Koltin Htut Lab 3 Notes
log in using ssh
```
ssh kkhtut24@bi278
password
```
make a new directory for lab 3
```
mkdir lab_3
ls
```
run prokka to make annotation using prokka
```
prokka --force --outdir ~/lab_3/bbqs395 --proteins
/courses/bi278/Course_Materials/lab_03/Burkholderia_pseudomallei_K96
243_132.gbk
--locustag BB395 --genus Paraburkholderia --species bonniea --strain
bbqs395 PATH/P.bonniea_bbqs395.nanopore.fasta
```
Q1:
when using cat to view the .faa file, it shows each of the genes of the P. bonniea organism with a sequence for each, however, I am unsure what the importance of the sequence is. However, when usin cat on the .fnn file, it shows a nucleotide sequence for each of the same gene loci that are shown in the .faa file, so I am inclined to believe that the .faa file contains information on the genetic information stored at each loci. The .fna shows a full sequence when opened with cat. The .gff files have two parts, but due to the length of the text file, it is nevessary to use the head command to view the first portion of the file. The .gff file consists of two parts, the first half being an index of the gene loci, and the second part consisting of a genomic sequence, presumably of P. bonniea. The .txt file contains a useful set of information about the seauence, including the number of contigs, bases, CDS, rRNA, tRNA, and tmRNA. Lastly, the .tsv file is a table index of all 3496 gene loci in P.bonniea, including the locus tag, ftpye (whether its tRNA, mRNA, etc), the basepair length of that oci, the gene number, EC number, and the product of the gene coding when expressed.
Q2:
Using cat the .txt file, it is known that there are 3427 CDS gene loci, and 56 tRNAs coded within the organism.
```
grep -c hypothetical PROKKA_10042022.tsv
```
this command will search and count every hypothetical in the text file, in order ot count the number of hypothetical proteins. The same can be done for ribosomal, which reveals that there are 1461 hypothetical proteins in the genome, and 66 ribosomal proteins.

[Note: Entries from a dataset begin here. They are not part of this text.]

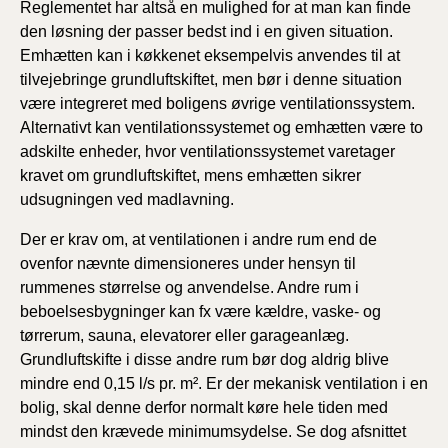
Reglementet har altså en mulighed for at man kan finde
den løsning der passer bedst ind i en given situation.
Emhætten kan i køkkenet eksempelvis anvendes til at
tilvejebringe grundluftskiftet, men bør i denne situation
være integreret med boligens øvrige ventilationssystem.
Alternativt kan ventilationssystemet og emhætten være to
adskilte enheder, hvor ventilationssystemet varetager
kravet om grundluftskiftet, mens emhætten sikrer
udsugningen ved madlavning.
Der er krav om, at ventilationen i andre rum end de
ovenfor nævnte dimensioneres under hensyn til
rummenes størrelse og anvendelse. Andre rum i
beboelsesbygninger kan fx være kældre, vaske- og
tørrerum, sauna, elevatorer eller garageanlæg.
Grundluftskifte i disse andre rum bør dog aldrig blive
mindre end 0,15 l/s pr. m². Er der mekanisk ventilation i en
bolig, skal denne derfor normalt køre hele tiden med
mindst den krævede minimumsydelse. Se dog afsnittet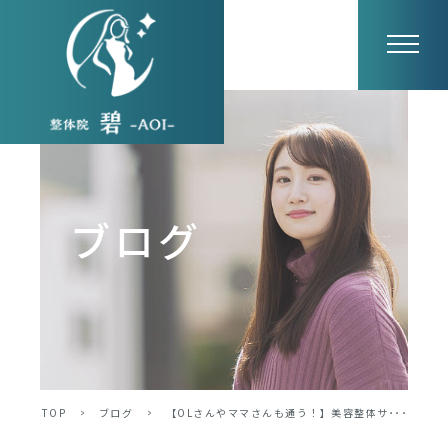
ブログ
TOP
>
ブログ
>
【OLさんやママさんも通う！】美容整体サ･･･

Q3: by viewing the first 3501 lines of the .gff file using
```
head -3501 PROKKA_10042022.gff
```
you can look at a index of each gene loci, including the specific chromosome and base pair location of every annotated part of the P.bonniea genome.
q4: Looking at the different metrics of my selected genome and the two reference genomes provided, the results between base pair length, proteins, and RNAs are fairly similar. Because of the similarity between the metrics of these genomes, I am confident in the sequencing quality of the new draft genome.